* [Extracted records]:

· · · · · · ·

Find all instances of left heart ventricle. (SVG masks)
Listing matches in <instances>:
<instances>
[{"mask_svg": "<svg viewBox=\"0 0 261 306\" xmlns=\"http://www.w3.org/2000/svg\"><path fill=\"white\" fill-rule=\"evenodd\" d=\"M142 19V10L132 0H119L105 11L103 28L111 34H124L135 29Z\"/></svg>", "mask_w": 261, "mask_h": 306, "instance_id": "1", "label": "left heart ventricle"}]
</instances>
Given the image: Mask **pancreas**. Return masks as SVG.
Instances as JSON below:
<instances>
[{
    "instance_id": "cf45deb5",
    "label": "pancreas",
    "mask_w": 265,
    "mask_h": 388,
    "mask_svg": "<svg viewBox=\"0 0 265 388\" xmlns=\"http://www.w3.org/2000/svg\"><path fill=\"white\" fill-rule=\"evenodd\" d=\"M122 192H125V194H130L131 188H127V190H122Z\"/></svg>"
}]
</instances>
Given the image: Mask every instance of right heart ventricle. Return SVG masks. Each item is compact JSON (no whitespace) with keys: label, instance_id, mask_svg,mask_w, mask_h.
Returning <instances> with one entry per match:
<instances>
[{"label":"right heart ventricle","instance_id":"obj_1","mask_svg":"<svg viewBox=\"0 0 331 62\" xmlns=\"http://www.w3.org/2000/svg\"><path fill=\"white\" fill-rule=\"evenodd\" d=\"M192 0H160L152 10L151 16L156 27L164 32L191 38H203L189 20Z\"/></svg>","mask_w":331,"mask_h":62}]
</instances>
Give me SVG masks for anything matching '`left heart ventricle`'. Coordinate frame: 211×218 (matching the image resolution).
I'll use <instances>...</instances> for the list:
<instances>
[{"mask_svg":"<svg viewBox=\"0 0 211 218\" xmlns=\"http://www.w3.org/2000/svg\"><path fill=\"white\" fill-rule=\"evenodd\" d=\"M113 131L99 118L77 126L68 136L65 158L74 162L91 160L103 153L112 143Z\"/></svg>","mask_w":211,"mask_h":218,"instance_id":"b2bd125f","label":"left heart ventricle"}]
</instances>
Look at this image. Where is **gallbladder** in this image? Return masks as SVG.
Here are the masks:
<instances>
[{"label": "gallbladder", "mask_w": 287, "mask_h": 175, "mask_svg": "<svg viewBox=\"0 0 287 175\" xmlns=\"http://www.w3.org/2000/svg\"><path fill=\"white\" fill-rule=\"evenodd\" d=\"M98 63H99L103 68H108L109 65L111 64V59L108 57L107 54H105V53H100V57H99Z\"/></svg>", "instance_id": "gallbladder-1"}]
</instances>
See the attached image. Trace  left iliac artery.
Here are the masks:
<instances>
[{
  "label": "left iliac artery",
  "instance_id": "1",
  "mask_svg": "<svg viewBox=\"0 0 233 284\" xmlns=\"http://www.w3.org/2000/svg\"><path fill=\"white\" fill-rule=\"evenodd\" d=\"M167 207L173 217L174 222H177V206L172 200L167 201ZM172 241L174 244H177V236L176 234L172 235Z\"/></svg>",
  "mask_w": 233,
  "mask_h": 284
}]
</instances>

· · · · · · ·

* [Activity]: Please copy out the preceding data in full, exactly as written.

* [Answer box]:
Find all instances of left heart ventricle. (SVG masks)
Listing matches in <instances>:
<instances>
[{"mask_svg": "<svg viewBox=\"0 0 261 306\" xmlns=\"http://www.w3.org/2000/svg\"><path fill=\"white\" fill-rule=\"evenodd\" d=\"M142 19V10L132 0H119L105 11L103 28L111 34H124L135 29Z\"/></svg>", "mask_w": 261, "mask_h": 306, "instance_id": "1", "label": "left heart ventricle"}]
</instances>
Given the image: Mask **pancreas**. Return masks as SVG.
Instances as JSON below:
<instances>
[{
    "instance_id": "cf45deb5",
    "label": "pancreas",
    "mask_w": 265,
    "mask_h": 388,
    "mask_svg": "<svg viewBox=\"0 0 265 388\" xmlns=\"http://www.w3.org/2000/svg\"><path fill=\"white\" fill-rule=\"evenodd\" d=\"M122 192H125V194H130L131 188H127V190H122Z\"/></svg>"
}]
</instances>
Given the image: Mask every instance of right heart ventricle. Return SVG masks. Each item is compact JSON (no whitespace) with keys: label, instance_id, mask_svg,mask_w, mask_h.
Returning <instances> with one entry per match:
<instances>
[{"label":"right heart ventricle","instance_id":"obj_1","mask_svg":"<svg viewBox=\"0 0 331 62\" xmlns=\"http://www.w3.org/2000/svg\"><path fill=\"white\" fill-rule=\"evenodd\" d=\"M192 0H160L152 10L151 16L156 27L164 32L191 38H203L189 20Z\"/></svg>","mask_w":331,"mask_h":62}]
</instances>
Give me SVG masks for anything matching '`left heart ventricle`'. Coordinate frame: 211×218 (matching the image resolution).
I'll use <instances>...</instances> for the list:
<instances>
[{"mask_svg":"<svg viewBox=\"0 0 211 218\" xmlns=\"http://www.w3.org/2000/svg\"><path fill=\"white\" fill-rule=\"evenodd\" d=\"M113 131L99 118L77 126L68 136L65 158L74 162L91 160L103 153L112 143Z\"/></svg>","mask_w":211,"mask_h":218,"instance_id":"b2bd125f","label":"left heart ventricle"}]
</instances>
Look at this image. Where is **gallbladder** in this image? Return masks as SVG.
Here are the masks:
<instances>
[{"label": "gallbladder", "mask_w": 287, "mask_h": 175, "mask_svg": "<svg viewBox=\"0 0 287 175\" xmlns=\"http://www.w3.org/2000/svg\"><path fill=\"white\" fill-rule=\"evenodd\" d=\"M98 63H99L103 68H108L109 65L111 64V59L108 57L107 54H105V53H100V57H99Z\"/></svg>", "instance_id": "gallbladder-1"}]
</instances>
See the attached image. Trace  left iliac artery.
Here are the masks:
<instances>
[{
  "label": "left iliac artery",
  "instance_id": "1",
  "mask_svg": "<svg viewBox=\"0 0 233 284\" xmlns=\"http://www.w3.org/2000/svg\"><path fill=\"white\" fill-rule=\"evenodd\" d=\"M167 207L173 217L174 222H177V206L172 200L167 201ZM172 241L174 244H177V236L176 234L172 235Z\"/></svg>",
  "mask_w": 233,
  "mask_h": 284
}]
</instances>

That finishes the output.